18th November, 2017. Humberside large period houses (cont.)

Grimston Garth (no picture available), now close to the boulder clay cliff-top in south/central Holderness is described by David Neave (s.p.b.) as ‘the most charming of Georgian Gothic houses’ (p.445). Built in the 1780s as a ‘summer residence’ for a large landowning family of the Yorkshire Wolds it is, like the properties in Winestead (s.p.b.) not open to the public, especially so her as Grimston Garth is owned by a firm that breeds animals for medical and commercial product testing and, as such, has been targeted by animal welfare groups.
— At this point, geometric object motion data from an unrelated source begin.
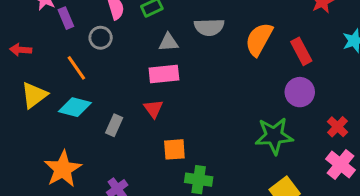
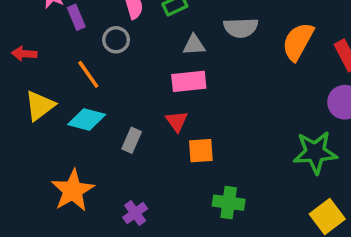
orange square: (174, 149) -> (201, 151), moved

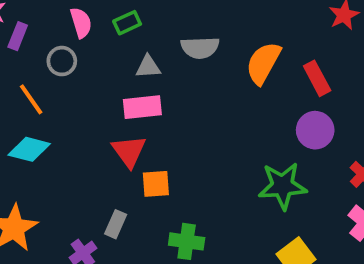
purple rectangle: (76, 17) -> (18, 36), turned 45
red triangle: (177, 121) -> (129, 151), size x1.4
gray rectangle: (132, 140) -> (116, 224), moved

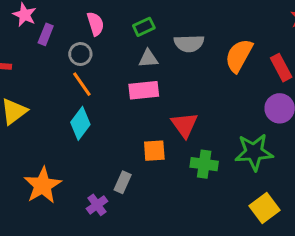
green rectangle: (127, 23) -> (144, 27), moved
orange line: (31, 99) -> (82, 84), moved
cyan diamond: (29, 149) -> (80, 123), moved, turned -68
red triangle: (129, 151) -> (185, 125), moved
green cross: (187, 241) -> (204, 164), moved

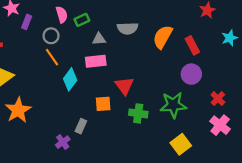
green rectangle: (144, 27) -> (82, 20), moved
cyan diamond: (80, 123) -> (70, 79), moved
orange star: (43, 185) -> (18, 110), moved

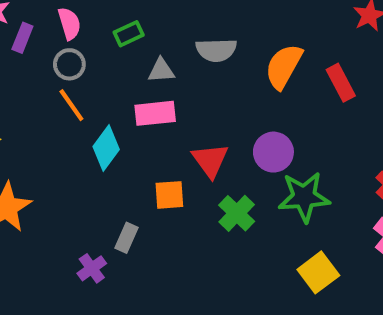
pink semicircle: (62, 15) -> (69, 24), moved
purple circle: (191, 74) -> (273, 152), moved
green cross: (138, 113) -> (237, 213), turned 36

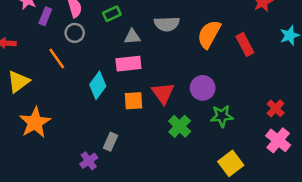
orange line: (71, 105) -> (57, 58), moved
orange square: (169, 195) -> (134, 101), moved
green star: (304, 197) -> (222, 116), size x0.7

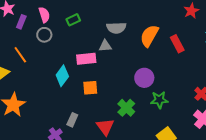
gray triangle: (132, 37) -> (105, 46), moved
orange line: (57, 58) -> (20, 55), moved
red triangle: (163, 93) -> (105, 127), moved

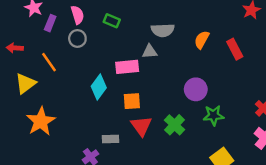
green rectangle: (73, 20) -> (112, 21), turned 48
orange semicircle: (149, 36) -> (202, 40), size x0.7
gray rectangle: (72, 120) -> (111, 139), turned 64
red triangle: (105, 127) -> (141, 126), moved

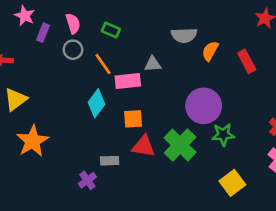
gray semicircle: (163, 30) -> (184, 35), moved
orange line: (49, 62) -> (103, 64), moved
purple circle: (196, 89) -> (204, 106), size x1.4
green cross: (174, 125) -> (180, 145), size x1.4
red triangle: (141, 126) -> (144, 146), turned -45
It is interesting to wonder how the government’s proposed National Coastal Path will deal with this sort of situation – indeed how it will deal with the whole of the Holderness coast – as the cliff-tops can only be walked where local farmers do not bother to plant up to the cliff-top knowing that coastal erosion is certain. To propose that walkers walk the beach (rather than the cliff-top) would be an unsatisfactory compromise as to do so is fine only so long as one is fully aware of the tide times as to be trapped at the base of the cliffs at high tide is to be in a very dangerous situation.
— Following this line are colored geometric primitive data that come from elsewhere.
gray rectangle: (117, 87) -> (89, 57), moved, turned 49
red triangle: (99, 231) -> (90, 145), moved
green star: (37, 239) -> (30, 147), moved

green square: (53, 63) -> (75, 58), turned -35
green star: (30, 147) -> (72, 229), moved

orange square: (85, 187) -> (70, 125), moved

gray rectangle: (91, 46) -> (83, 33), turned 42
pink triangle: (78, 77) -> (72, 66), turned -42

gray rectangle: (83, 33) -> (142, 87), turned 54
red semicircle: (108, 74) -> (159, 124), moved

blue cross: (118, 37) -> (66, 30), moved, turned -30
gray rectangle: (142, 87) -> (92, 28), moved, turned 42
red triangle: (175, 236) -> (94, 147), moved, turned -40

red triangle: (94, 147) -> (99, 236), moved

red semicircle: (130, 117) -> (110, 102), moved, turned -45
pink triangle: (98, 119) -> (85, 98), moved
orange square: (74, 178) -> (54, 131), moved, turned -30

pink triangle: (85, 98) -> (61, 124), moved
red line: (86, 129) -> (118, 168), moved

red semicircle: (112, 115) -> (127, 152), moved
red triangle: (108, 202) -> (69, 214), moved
Grimston Garth has a most individual ground-plan having a hexagonal dining room within a triangle which has an embattled tower at each of the three angles, adjoining are two rows of service rooms either side of an outer courtyard. Again, as with so many others, this property retains a large stable-block, here a range of single-storey spaces around a central courtyard. The grounds were landscaped in the 1760s, much of the tree planting surviving, this including a shelter belt around the house. The house is not visible from the road.

The plans for the section of the National Coast Path immediately around the Humber Estuary are being progressed by the four relevant unitary authorities although here the public rights of way mostly already exist. The Path will only go inland as far as the Humber Bridge.